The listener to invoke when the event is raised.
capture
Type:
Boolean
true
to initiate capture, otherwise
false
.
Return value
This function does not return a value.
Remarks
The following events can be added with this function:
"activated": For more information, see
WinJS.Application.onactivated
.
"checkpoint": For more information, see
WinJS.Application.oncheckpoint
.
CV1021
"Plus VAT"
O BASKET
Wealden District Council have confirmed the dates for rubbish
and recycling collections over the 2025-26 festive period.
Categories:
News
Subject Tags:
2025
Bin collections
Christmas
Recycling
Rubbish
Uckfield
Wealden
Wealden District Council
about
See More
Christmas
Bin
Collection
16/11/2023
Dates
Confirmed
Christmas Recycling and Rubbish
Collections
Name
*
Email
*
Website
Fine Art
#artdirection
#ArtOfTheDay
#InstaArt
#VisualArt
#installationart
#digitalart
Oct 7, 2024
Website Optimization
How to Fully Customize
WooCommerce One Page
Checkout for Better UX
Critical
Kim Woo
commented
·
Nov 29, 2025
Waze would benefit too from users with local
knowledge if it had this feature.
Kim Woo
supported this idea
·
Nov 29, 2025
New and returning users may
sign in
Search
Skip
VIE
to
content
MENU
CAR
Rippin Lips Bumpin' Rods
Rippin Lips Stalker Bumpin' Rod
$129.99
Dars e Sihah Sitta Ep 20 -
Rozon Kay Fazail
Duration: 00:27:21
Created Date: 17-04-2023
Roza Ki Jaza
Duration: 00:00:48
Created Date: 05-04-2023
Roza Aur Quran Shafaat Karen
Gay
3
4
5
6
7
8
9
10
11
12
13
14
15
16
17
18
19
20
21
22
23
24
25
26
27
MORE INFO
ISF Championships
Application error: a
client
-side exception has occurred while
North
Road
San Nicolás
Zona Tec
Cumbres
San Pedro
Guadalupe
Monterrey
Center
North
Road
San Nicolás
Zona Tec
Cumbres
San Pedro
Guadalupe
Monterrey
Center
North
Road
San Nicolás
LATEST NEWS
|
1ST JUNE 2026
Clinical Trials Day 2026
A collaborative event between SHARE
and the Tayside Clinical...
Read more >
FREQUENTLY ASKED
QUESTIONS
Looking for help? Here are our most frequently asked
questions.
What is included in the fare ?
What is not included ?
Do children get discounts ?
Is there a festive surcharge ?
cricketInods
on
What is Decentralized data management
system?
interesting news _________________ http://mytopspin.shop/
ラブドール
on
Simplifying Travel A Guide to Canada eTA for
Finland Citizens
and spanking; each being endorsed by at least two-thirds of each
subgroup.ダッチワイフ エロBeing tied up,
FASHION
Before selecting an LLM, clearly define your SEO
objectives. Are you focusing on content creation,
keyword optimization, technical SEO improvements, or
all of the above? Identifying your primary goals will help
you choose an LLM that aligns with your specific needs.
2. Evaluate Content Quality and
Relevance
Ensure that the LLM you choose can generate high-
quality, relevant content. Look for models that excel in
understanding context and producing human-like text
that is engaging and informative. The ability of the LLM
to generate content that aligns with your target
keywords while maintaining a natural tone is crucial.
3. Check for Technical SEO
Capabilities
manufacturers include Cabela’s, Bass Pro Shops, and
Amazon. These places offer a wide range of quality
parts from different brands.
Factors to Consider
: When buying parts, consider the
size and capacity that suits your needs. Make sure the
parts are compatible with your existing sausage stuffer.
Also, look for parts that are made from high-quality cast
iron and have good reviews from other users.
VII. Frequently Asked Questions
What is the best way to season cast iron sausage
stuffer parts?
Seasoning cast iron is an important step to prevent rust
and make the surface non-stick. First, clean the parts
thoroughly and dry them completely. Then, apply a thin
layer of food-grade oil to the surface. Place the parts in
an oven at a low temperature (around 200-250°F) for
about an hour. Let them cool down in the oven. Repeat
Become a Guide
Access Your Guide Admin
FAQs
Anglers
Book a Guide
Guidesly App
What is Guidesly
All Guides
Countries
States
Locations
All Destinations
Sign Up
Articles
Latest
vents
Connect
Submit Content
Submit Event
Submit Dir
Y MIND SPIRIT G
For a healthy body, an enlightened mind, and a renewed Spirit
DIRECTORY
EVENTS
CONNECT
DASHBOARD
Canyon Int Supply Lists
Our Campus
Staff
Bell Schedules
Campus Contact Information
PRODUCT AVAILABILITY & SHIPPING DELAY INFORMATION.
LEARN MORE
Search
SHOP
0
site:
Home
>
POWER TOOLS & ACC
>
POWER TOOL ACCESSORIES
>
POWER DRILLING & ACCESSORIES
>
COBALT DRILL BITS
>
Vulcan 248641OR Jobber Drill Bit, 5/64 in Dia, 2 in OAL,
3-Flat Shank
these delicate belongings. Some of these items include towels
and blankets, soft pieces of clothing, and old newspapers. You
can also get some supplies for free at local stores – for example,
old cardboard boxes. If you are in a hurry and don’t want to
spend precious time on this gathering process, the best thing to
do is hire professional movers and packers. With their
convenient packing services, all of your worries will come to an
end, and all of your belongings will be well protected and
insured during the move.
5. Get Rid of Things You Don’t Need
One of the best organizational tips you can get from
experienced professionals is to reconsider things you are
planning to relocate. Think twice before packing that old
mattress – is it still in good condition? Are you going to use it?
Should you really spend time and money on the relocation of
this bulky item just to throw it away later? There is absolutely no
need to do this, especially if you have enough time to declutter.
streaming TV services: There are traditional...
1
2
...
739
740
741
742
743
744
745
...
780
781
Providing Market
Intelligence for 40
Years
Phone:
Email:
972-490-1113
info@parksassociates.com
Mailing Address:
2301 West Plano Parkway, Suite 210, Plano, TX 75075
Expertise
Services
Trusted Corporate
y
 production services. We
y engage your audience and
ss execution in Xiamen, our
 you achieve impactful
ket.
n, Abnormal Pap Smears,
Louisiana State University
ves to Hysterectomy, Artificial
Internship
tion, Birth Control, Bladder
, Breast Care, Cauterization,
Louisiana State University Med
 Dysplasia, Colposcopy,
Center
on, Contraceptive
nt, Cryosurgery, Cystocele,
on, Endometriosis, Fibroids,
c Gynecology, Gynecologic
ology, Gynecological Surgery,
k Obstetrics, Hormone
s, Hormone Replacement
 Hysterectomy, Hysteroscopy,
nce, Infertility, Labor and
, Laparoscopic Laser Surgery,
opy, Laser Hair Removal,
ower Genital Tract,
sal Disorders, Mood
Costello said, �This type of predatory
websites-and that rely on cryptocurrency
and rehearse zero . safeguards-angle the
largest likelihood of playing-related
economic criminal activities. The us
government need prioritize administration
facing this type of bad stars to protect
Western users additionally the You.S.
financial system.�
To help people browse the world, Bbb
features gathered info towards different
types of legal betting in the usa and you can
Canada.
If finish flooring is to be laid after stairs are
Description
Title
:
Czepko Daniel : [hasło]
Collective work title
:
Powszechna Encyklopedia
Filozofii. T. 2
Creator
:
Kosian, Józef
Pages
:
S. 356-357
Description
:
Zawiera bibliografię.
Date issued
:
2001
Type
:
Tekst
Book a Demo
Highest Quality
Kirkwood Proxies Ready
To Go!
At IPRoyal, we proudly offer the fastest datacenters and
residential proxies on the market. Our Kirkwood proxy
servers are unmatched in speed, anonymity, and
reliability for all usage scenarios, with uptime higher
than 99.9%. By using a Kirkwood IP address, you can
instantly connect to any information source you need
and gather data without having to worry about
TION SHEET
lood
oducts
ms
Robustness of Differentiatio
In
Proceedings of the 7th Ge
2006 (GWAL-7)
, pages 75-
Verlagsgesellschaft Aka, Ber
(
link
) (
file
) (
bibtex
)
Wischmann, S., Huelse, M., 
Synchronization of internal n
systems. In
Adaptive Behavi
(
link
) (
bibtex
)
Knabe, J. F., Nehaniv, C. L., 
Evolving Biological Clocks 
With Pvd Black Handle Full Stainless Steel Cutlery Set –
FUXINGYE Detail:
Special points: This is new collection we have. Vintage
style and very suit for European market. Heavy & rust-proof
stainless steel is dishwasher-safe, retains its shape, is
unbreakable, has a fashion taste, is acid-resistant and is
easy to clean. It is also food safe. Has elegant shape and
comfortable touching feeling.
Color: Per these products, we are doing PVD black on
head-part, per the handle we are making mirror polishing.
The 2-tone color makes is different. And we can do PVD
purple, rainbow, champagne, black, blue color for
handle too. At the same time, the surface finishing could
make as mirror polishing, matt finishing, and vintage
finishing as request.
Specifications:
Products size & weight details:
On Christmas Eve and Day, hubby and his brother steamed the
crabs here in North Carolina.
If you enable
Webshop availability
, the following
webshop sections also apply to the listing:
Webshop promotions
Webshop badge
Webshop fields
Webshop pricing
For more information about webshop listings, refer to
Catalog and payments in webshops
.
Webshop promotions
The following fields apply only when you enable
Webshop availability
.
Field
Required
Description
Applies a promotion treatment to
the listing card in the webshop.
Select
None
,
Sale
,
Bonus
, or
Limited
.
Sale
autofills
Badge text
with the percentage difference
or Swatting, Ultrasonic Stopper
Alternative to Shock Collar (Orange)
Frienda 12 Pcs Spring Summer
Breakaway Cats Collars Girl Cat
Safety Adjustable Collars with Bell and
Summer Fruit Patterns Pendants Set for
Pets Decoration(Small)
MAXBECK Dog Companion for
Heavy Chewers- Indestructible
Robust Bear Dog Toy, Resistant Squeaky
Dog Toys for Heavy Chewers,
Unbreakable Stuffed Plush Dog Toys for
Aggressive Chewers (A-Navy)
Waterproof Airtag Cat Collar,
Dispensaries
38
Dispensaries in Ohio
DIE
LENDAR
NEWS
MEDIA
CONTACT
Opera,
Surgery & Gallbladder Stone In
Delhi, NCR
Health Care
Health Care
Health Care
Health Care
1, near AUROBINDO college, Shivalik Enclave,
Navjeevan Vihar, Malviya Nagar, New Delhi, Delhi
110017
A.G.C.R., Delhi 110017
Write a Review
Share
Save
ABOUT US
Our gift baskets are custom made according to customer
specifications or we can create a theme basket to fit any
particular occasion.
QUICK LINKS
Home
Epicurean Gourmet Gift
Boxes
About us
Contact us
+-------+
Requirement: In the listing above, locate the line with "understanding context and" and the line with "parts, consider the", then extract exactly those lines and every line between them, and nothing more.

Solution:
understanding context and producing human-like text
that is engaging and informative. The ability of the LLM
to generate content that aligns with your target
keywords while maintaining a natural tone is crucial.
3. Check for Technical SEO
Capabilities
manufacturers include Cabela’s, Bass Pro Shops, and
Amazon. These places offer a wide range of quality
parts from different brands.
Factors to Consider
: When buying parts, consider the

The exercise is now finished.